I would suggest that since heaven is properly speaking the dwelling place of God, and since God existed before there was a material universe, and God created that material universe from heaven, that heaven is NOT a part of the material universe. I remember the snide comments of a Soviet astronaut in the 60s who was orbiting the earth and commented that he did not see God or heaven out his window. Well, actually he had a point. You don't get to heaven by blasting off from earth and turning left at our moon, or for that matter at the end of the Milky Way Galaxy. Heaven to be sure is 'out there', but it's not really up there if we are talking about merely being beyond the earth's atmosphere. In fact I would suggest that heaven is part of a parallel universe, the spiritual universe which is contiguous with the material universe at every point-- like two hands folded together palm to palm in prayer. I would suggest that the Ascension was not an attempt by Jesus to leave earth and turn left at Mars in order to enter heaven. The Ascension was not for Jesus' benefit , but rather the disciples, to let them know he would no longer be on earth in the flesh. And this leads me to another point.

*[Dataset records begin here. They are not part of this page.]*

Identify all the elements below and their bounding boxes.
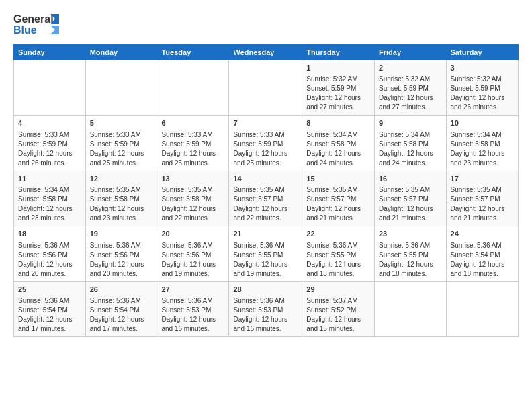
day-number: 21 <box>233 229 298 239</box>
calendar-cell: 15Sunrise: 5:35 AMSunset: 5:57 PMDayligh… <box>302 171 375 226</box>
day-info: Daylight: 12 hours <box>161 149 224 158</box>
day-info: Sunset: 5:55 PM <box>379 250 442 260</box>
calendar-cell: 4Sunrise: 5:33 AMSunset: 5:59 PMDaylight… <box>14 116 86 171</box>
day-info: Daylight: 12 hours <box>233 204 298 214</box>
day-info: Daylight: 12 hours <box>233 315 298 324</box>
svg-text:General: General <box>13 13 54 25</box>
day-info: Daylight: 12 hours <box>306 260 370 269</box>
calendar-cell: 1Sunrise: 5:32 AMSunset: 5:59 PMDaylight… <box>302 60 375 116</box>
day-info: and 27 minutes. <box>379 103 442 112</box>
day-number: 10 <box>451 118 514 128</box>
day-info: Sunrise: 5:33 AM <box>233 130 298 140</box>
day-number: 26 <box>90 285 153 295</box>
day-info: Sunset: 5:58 PM <box>90 195 153 204</box>
calendar-cell: 5Sunrise: 5:33 AMSunset: 5:59 PMDaylight… <box>85 116 157 171</box>
day-number: 23 <box>379 229 442 239</box>
day-info: and 23 minutes. <box>451 158 514 168</box>
day-info: Sunrise: 5:36 AM <box>233 296 298 306</box>
day-info: and 25 minutes. <box>233 158 298 168</box>
calendar-cell: 22Sunrise: 5:36 AMSunset: 5:55 PMDayligh… <box>302 226 375 281</box>
calendar-cell: 29Sunrise: 5:37 AMSunset: 5:52 PMDayligh… <box>302 281 375 336</box>
week-row-0: 1Sunrise: 5:32 AMSunset: 5:59 PMDaylight… <box>14 60 519 116</box>
day-number: 27 <box>161 285 224 295</box>
calendar-cell: 11Sunrise: 5:34 AMSunset: 5:58 PMDayligh… <box>14 171 86 226</box>
day-info: Sunrise: 5:34 AM <box>379 130 442 140</box>
day-info: Sunrise: 5:33 AM <box>18 130 81 140</box>
day-info: Sunset: 5:58 PM <box>451 140 514 149</box>
svg-marker-3 <box>50 26 59 34</box>
calendar-cell: 17Sunrise: 5:35 AMSunset: 5:57 PMDayligh… <box>446 171 518 226</box>
col-header-tuesday: Tuesday <box>157 45 229 60</box>
day-info: and 17 minutes. <box>90 324 153 334</box>
day-info: and 23 minutes. <box>90 214 153 223</box>
calendar-cell: 16Sunrise: 5:35 AMSunset: 5:57 PMDayligh… <box>375 171 447 226</box>
day-info: Sunrise: 5:32 AM <box>451 75 514 84</box>
week-row-2: 11Sunrise: 5:34 AMSunset: 5:58 PMDayligh… <box>14 171 519 226</box>
day-info: Sunrise: 5:36 AM <box>306 241 370 250</box>
day-info: Sunrise: 5:35 AM <box>451 185 514 195</box>
day-info: Daylight: 12 hours <box>18 260 81 269</box>
day-info: Sunrise: 5:36 AM <box>90 241 153 250</box>
col-header-monday: Monday <box>85 45 157 60</box>
day-info: Daylight: 12 hours <box>233 260 298 269</box>
header-row: SundayMondayTuesdayWednesdayThursdayFrid… <box>14 45 519 60</box>
day-number: 18 <box>18 229 81 239</box>
day-info: and 23 minutes. <box>18 214 81 223</box>
week-row-1: 4Sunrise: 5:33 AMSunset: 5:59 PMDaylight… <box>14 116 519 171</box>
day-number: 22 <box>306 229 370 239</box>
day-info: and 16 minutes. <box>161 324 224 334</box>
day-info: and 18 minutes. <box>306 269 370 279</box>
calendar-cell: 13Sunrise: 5:35 AMSunset: 5:58 PMDayligh… <box>157 171 229 226</box>
calendar-cell: 19Sunrise: 5:36 AMSunset: 5:56 PMDayligh… <box>85 226 157 281</box>
day-info: Daylight: 12 hours <box>306 93 370 103</box>
day-info: Sunset: 5:58 PM <box>306 140 370 149</box>
col-header-friday: Friday <box>375 45 447 60</box>
day-info: Sunset: 5:54 PM <box>18 306 81 315</box>
day-number: 28 <box>233 285 298 295</box>
day-info: Sunset: 5:53 PM <box>161 306 224 315</box>
day-number: 6 <box>161 118 224 128</box>
day-info: Daylight: 12 hours <box>161 315 224 324</box>
calendar-cell: 23Sunrise: 5:36 AMSunset: 5:55 PMDayligh… <box>375 226 447 281</box>
day-number: 5 <box>90 118 153 128</box>
calendar-cell: 10Sunrise: 5:34 AMSunset: 5:58 PMDayligh… <box>446 116 518 171</box>
day-info: and 20 minutes. <box>18 269 81 279</box>
logo-svg: GeneralBlue <box>13 11 60 38</box>
day-info: Sunset: 5:57 PM <box>233 195 298 204</box>
day-info: Sunset: 5:55 PM <box>306 250 370 260</box>
day-info: Sunrise: 5:36 AM <box>18 296 81 306</box>
day-info: Sunset: 5:57 PM <box>306 195 370 204</box>
day-number: 15 <box>306 174 370 184</box>
day-info: and 21 minutes. <box>306 214 370 223</box>
day-info: Sunset: 5:56 PM <box>161 250 224 260</box>
day-info: Daylight: 12 hours <box>379 149 442 158</box>
col-header-sunday: Sunday <box>14 45 86 60</box>
day-number: 16 <box>379 174 442 184</box>
calendar-cell: 6Sunrise: 5:33 AMSunset: 5:59 PMDaylight… <box>157 116 229 171</box>
day-info: Sunrise: 5:36 AM <box>18 241 81 250</box>
logo: GeneralBlue <box>13 11 60 38</box>
day-info: and 22 minutes. <box>233 214 298 223</box>
day-info: Daylight: 12 hours <box>90 149 153 158</box>
day-number: 2 <box>379 63 442 73</box>
col-header-saturday: Saturday <box>446 45 518 60</box>
calendar-cell: 12Sunrise: 5:35 AMSunset: 5:58 PMDayligh… <box>85 171 157 226</box>
calendar-cell <box>14 60 86 116</box>
day-info: Daylight: 12 hours <box>90 260 153 269</box>
day-info: Daylight: 12 hours <box>379 93 442 103</box>
day-info: Sunset: 5:54 PM <box>451 250 514 260</box>
day-number: 19 <box>90 229 153 239</box>
day-info: and 20 minutes. <box>90 269 153 279</box>
day-info: Sunrise: 5:35 AM <box>233 185 298 195</box>
day-info: and 21 minutes. <box>379 214 442 223</box>
calendar-cell: 24Sunrise: 5:36 AMSunset: 5:54 PMDayligh… <box>446 226 518 281</box>
day-number: 11 <box>18 174 81 184</box>
calendar-cell <box>157 60 229 116</box>
day-info: Sunrise: 5:32 AM <box>306 75 370 84</box>
day-info: and 25 minutes. <box>161 158 224 168</box>
day-info: Sunrise: 5:35 AM <box>161 185 224 195</box>
calendar-cell: 21Sunrise: 5:36 AMSunset: 5:55 PMDayligh… <box>229 226 302 281</box>
day-info: Daylight: 12 hours <box>451 260 514 269</box>
calendar-cell: 7Sunrise: 5:33 AMSunset: 5:59 PMDaylight… <box>229 116 302 171</box>
day-info: Daylight: 12 hours <box>306 315 370 324</box>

Does the Bible really require of us a belief in a cosmology that requires a three story universe with heaven above, the earth in the middle, and hell below? Well no-- that is how various ancients conceived of things, as did the medieval church (read Dante's Divine Comedy). But the Bible does not require us to think in this sort of way about where heaven and hell are. It DOES require us to believe that heaven and hell are realities-- realities beyond our earthly and also our material existence.
So the next time you are longing for a 'mountain top' experience of God, ask yourself this question-- since God is everywhere, isn't it just as possible to get close to God down in the valley as up on the mountain? Antiochus I didn't think so and so he built his shrine on Mt. Nimrud--- but we are not required to follow his example.